Copy out exactly the lines from the one containing "Where is pulmonary artery?" through the end of the records, and no pictures.
**** RECORDS PROVIDED ****
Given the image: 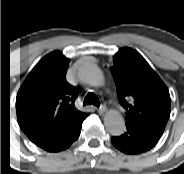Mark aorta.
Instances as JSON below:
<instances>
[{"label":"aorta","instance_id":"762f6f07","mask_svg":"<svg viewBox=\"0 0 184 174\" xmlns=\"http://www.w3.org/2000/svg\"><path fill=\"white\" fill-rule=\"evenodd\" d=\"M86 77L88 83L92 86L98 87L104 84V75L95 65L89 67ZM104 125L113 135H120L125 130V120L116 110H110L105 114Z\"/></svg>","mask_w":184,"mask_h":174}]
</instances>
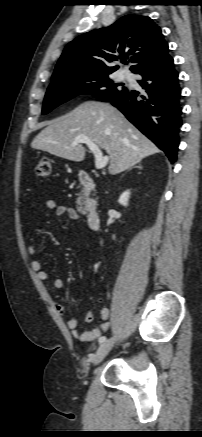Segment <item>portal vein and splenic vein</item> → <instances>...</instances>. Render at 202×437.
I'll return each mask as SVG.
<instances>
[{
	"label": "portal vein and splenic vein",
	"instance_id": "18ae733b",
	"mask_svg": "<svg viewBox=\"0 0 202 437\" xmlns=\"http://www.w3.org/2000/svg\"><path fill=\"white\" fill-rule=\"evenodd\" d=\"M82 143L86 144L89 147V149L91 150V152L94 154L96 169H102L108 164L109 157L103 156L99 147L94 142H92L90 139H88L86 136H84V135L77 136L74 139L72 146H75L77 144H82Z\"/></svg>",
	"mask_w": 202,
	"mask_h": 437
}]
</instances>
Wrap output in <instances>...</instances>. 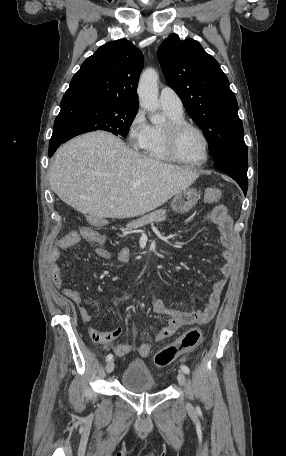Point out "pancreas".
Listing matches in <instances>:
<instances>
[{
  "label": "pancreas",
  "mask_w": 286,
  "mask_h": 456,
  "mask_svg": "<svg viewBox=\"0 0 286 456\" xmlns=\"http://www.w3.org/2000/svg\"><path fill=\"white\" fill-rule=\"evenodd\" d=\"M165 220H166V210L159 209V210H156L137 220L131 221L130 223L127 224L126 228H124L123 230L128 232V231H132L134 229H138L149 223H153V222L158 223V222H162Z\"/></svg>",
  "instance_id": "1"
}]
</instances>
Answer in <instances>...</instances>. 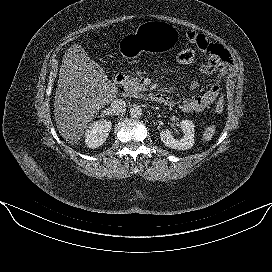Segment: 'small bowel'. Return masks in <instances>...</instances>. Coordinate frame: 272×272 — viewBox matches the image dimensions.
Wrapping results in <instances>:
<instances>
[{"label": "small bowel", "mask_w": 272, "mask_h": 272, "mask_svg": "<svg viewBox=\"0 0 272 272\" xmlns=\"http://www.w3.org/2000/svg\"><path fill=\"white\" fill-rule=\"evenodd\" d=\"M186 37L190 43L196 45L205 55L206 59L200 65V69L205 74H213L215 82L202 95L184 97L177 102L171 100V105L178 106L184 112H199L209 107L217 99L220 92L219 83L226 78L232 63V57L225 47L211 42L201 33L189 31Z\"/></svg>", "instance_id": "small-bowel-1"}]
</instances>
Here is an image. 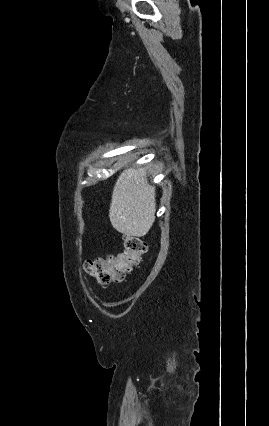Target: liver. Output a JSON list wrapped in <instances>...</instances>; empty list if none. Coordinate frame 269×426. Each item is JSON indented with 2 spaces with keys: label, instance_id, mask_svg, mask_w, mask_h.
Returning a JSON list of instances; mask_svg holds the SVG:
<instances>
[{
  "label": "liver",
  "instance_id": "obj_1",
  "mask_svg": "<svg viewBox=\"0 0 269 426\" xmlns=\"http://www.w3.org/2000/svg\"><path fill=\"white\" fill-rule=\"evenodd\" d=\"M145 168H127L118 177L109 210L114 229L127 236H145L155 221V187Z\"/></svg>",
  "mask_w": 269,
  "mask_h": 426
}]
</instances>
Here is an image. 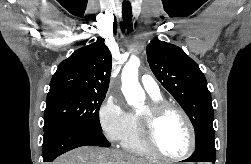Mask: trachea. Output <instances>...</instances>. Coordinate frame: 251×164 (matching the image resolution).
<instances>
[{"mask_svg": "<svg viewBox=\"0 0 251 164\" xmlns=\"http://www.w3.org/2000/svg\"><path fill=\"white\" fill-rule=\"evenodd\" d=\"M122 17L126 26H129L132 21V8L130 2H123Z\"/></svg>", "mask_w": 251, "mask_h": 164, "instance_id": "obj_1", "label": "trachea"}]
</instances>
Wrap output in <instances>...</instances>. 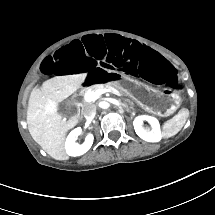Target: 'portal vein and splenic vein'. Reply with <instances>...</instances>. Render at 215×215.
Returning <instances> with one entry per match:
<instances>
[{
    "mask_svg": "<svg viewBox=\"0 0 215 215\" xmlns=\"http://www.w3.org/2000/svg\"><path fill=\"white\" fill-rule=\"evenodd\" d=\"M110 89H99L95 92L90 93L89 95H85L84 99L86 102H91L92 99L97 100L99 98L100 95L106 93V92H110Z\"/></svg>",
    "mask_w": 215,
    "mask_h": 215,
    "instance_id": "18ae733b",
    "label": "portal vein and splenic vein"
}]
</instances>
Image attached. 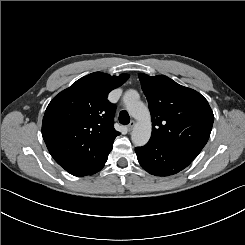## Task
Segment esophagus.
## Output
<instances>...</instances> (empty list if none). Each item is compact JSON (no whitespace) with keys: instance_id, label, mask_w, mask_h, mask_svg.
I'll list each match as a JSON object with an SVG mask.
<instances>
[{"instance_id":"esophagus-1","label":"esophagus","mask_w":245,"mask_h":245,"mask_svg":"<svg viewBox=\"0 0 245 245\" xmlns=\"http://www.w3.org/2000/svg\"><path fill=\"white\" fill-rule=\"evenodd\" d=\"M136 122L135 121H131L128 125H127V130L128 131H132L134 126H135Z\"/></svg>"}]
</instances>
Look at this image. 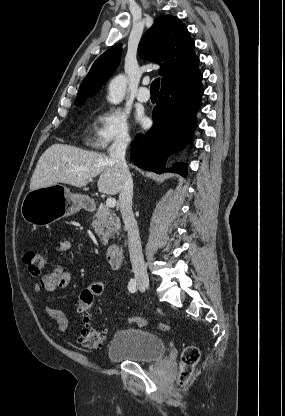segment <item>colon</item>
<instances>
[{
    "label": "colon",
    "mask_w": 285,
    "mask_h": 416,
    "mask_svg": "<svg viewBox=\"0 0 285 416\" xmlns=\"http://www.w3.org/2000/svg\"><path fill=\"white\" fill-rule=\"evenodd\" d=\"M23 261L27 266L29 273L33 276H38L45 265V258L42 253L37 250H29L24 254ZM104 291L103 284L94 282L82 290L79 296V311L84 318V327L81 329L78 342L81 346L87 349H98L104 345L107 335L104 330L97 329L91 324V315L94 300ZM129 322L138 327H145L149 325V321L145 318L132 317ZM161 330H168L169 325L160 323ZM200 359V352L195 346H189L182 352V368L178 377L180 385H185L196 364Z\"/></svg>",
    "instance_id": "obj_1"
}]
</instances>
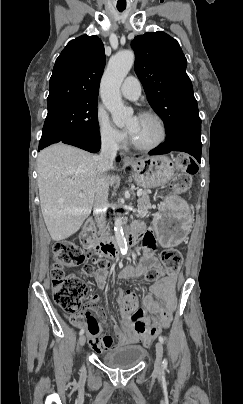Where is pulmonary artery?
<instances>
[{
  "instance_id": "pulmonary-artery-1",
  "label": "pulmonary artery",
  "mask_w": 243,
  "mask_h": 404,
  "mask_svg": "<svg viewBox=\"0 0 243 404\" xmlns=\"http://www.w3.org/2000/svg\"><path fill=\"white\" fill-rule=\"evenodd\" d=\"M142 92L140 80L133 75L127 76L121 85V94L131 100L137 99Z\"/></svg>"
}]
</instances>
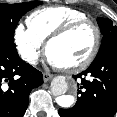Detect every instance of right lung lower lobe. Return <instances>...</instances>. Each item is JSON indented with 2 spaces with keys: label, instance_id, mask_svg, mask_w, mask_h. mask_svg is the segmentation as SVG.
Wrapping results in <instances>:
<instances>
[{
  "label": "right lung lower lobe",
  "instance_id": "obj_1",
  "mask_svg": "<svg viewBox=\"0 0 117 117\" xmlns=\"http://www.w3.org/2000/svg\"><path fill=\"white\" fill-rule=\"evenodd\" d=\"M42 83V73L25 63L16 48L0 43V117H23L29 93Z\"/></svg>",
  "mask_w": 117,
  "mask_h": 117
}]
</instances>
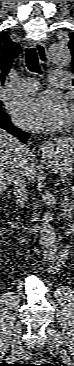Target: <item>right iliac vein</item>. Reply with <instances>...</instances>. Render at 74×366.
****
### [ANSWER SPACE]
Where is pulmonary artery?
<instances>
[{
  "instance_id": "pulmonary-artery-1",
  "label": "pulmonary artery",
  "mask_w": 243,
  "mask_h": 404,
  "mask_svg": "<svg viewBox=\"0 0 243 404\" xmlns=\"http://www.w3.org/2000/svg\"><path fill=\"white\" fill-rule=\"evenodd\" d=\"M142 92L140 80L133 75L127 76L121 85V94L131 100L137 99Z\"/></svg>"
}]
</instances>
Detect every instance of right lung lower lobe. Return <instances>...</instances>. Each item is JSON indented with 2 spaces with keys: label, instance_id, mask_svg, mask_w, mask_h. mask_svg is the segmentation as SVG.
Wrapping results in <instances>:
<instances>
[{
  "label": "right lung lower lobe",
  "instance_id": "obj_1",
  "mask_svg": "<svg viewBox=\"0 0 117 117\" xmlns=\"http://www.w3.org/2000/svg\"><path fill=\"white\" fill-rule=\"evenodd\" d=\"M42 83V73L25 63L16 48L0 43V117H23L29 93Z\"/></svg>",
  "mask_w": 117,
  "mask_h": 117
}]
</instances>
Target: <item>right iliac vein</item>. Reply with <instances>...</instances>. Render at 74×366.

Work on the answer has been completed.